Les titres en couleur ne doivent pas figurer sur la copie.

Introduction

[Amorce] Pour éduquer les enfants, on recourt aux histoires peuplées de personnages inventés, souvent destinées à forger leur vision de la vie. L’âge adulte oublie ce goût du récit. Cependant, des écrivains comme La Fontaine et Voltaire savent le parti que l’on peut tirer de la force argumentative de la fiction. [Problématique] Pourquoi ont-ils recours à des fictions pour argumenter ? [Annonce du plan] Elles présentent des atouts du point de vue de l’auteur [I], mais aussi du lecteur [II]. Cependant le recours à la fiction n’est efficace qu’à certaines conditions [III].
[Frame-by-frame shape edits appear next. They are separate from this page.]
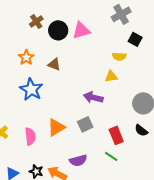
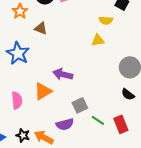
orange star: (26, 57) -> (20, 11), moved
purple arrow: (93, 97) -> (63, 74), moved
gray square: (85, 124) -> (80, 105), moved
red rectangle: (116, 135) -> (121, 124), moved

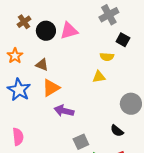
orange star: (20, 11) -> (15, 56), moved
orange triangle: (43, 91) -> (51, 88), moved
black semicircle: (128, 94) -> (117, 131), moved

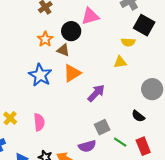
black circle: (46, 31) -> (71, 31), moved
black square: (123, 40) -> (144, 25), size x1.5
orange star: (15, 56) -> (45, 39), moved
purple arrow: (64, 111) -> (96, 93), moved, turned 120

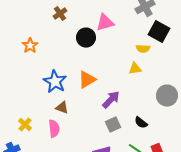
orange star: (45, 39) -> (30, 46), moved
brown triangle: (63, 50) -> (62, 108), moved
black semicircle: (138, 116) -> (141, 123), moved
gray square: (102, 127) -> (113, 125), moved

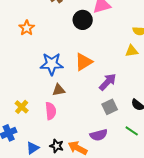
blue star: (55, 82) -> (52, 64), turned -30
brown triangle: (62, 108) -> (59, 90), turned -32

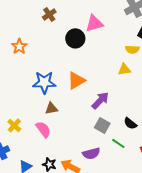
gray square: (110, 107) -> (102, 125), turned -35
pink semicircle: (51, 111) -> (43, 129), turned -30
green line: (132, 131) -> (118, 143), moved

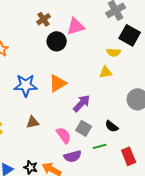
brown cross: (49, 14) -> (44, 19), moved
brown triangle: (51, 108) -> (33, 122), moved
pink semicircle: (43, 129) -> (64, 135), moved
green line: (118, 143) -> (100, 146), turned -48

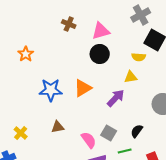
brown cross: (44, 19) -> (69, 24), turned -32
black circle: (57, 41) -> (100, 54), moved
purple arrow: (82, 103) -> (116, 98), moved
black semicircle: (112, 126) -> (137, 131), turned 88

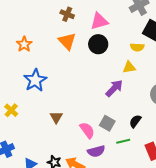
orange triangle: (83, 88) -> (67, 41), moved, turned -42
blue star: (51, 90) -> (35, 80), moved, turned -30
brown triangle: (58, 127) -> (56, 117), turned -48
yellow cross: (21, 133) -> (11, 110), moved

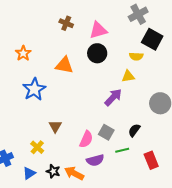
orange triangle: (67, 41) -> (64, 65), moved, turned -36
yellow cross: (11, 110) -> (37, 147), moved
pink semicircle: (87, 130) -> (86, 139), turned 60

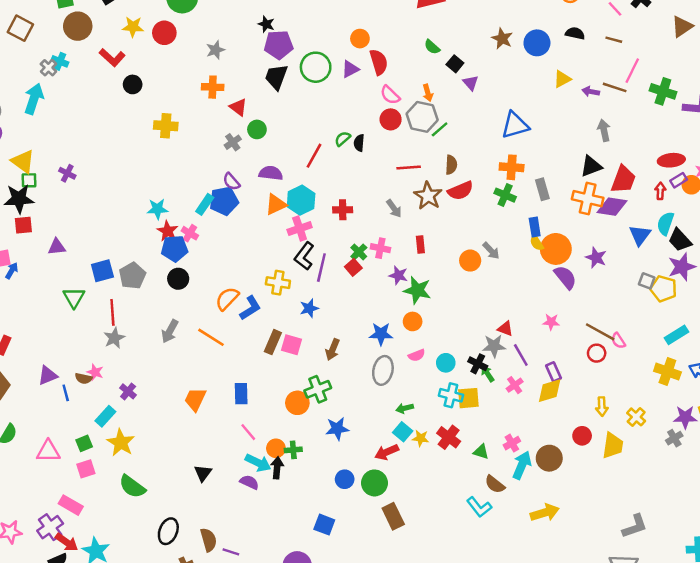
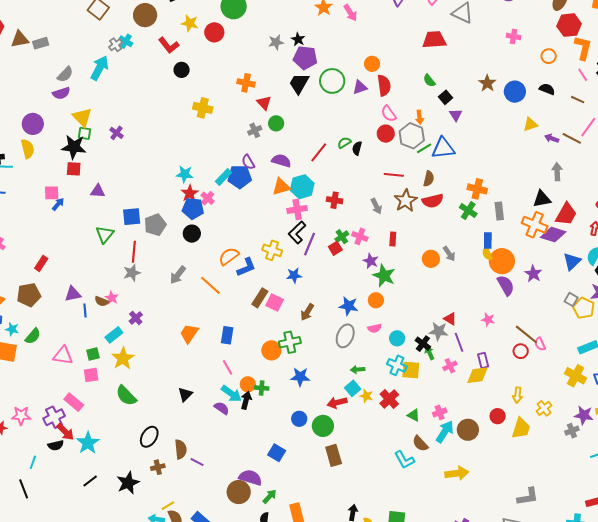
gray star: (215, 50) -> (276, 42), moved
blue triangle: (515, 125) -> (443, 148), moved

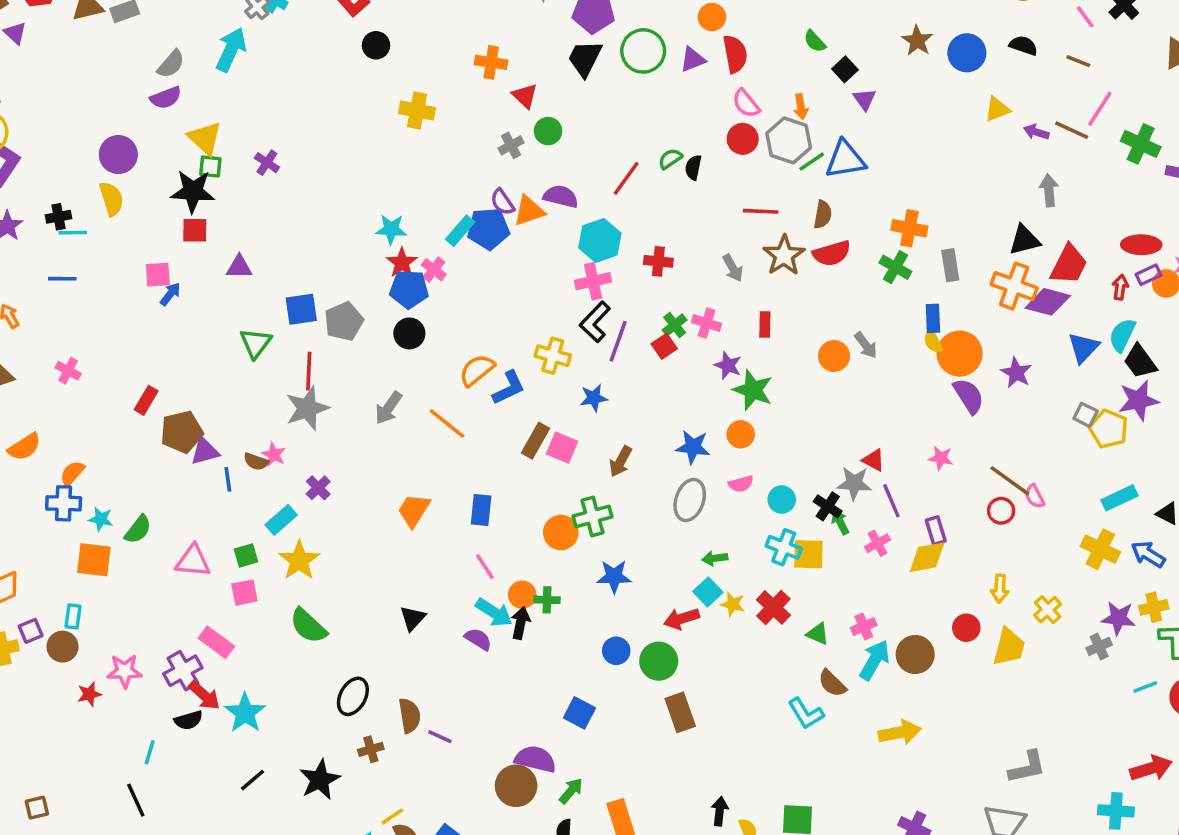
orange triangle: (281, 187) -> (529, 211), moved
gray star: (132, 273) -> (307, 408), size x1.4
brown pentagon: (29, 295) -> (182, 432), moved

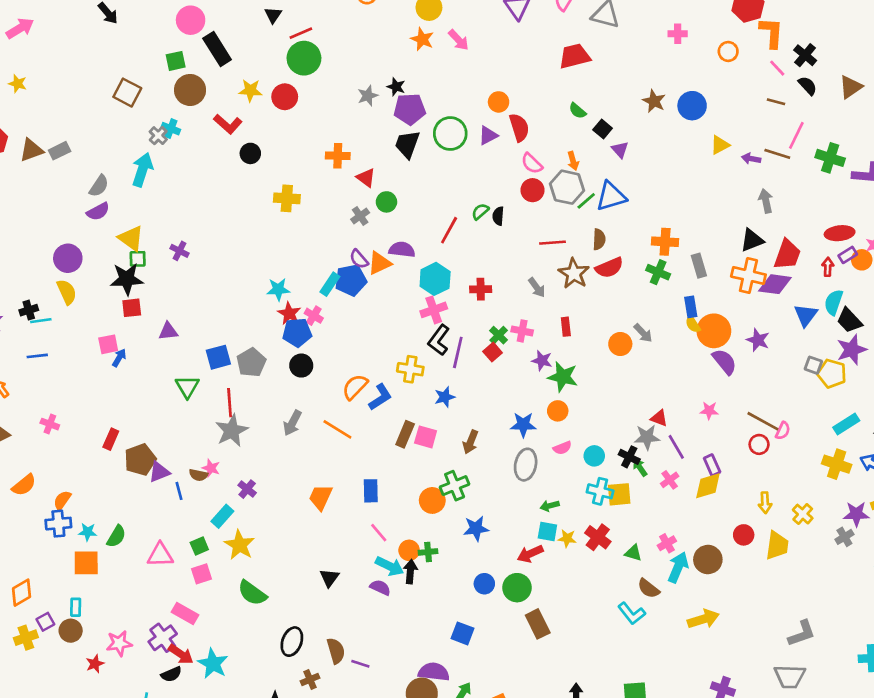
black semicircle: (1023, 45) -> (808, 86), moved, turned 36
pink semicircle: (1035, 496) -> (783, 431), turned -120
cyan square: (708, 592) -> (547, 532), turned -30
I. La fiction : vivacité et liberté du côté de l’auteur

1. Variété, diversité et vivacité de la fiction

  • Les genres de la fiction sont très variés.
  • L’apologue même prend diverses formes : les fables composent un monde merveilleux et en même temps réaliste [exemples] ; les contes philosophiques du xviiie siècle mêlent la fantaisie à une action mouvementée (Voltaire, Candide, Zadig).
  • Le théâtre est encore plus efficace car il est une fiction « jouée » et donne l’illusion de la réalité (Marivaux, L’Île des esclaves, une utopie sur scène ; Giraudoux, La guerre de Troie n’aura pas lieu, plaidoyer pour la paix).
  • Le roman recrée un monde, très varié (Zola, Germinal).
  • La variété des types de personnages donne corps à des idées abstraites diverses : des bons, des méchants, des personnages proches de la réalité, des personnages fantaisistes… [exemples personnels]. Cette variété permet un large choix de registres (humour, pathétique…) [exemples].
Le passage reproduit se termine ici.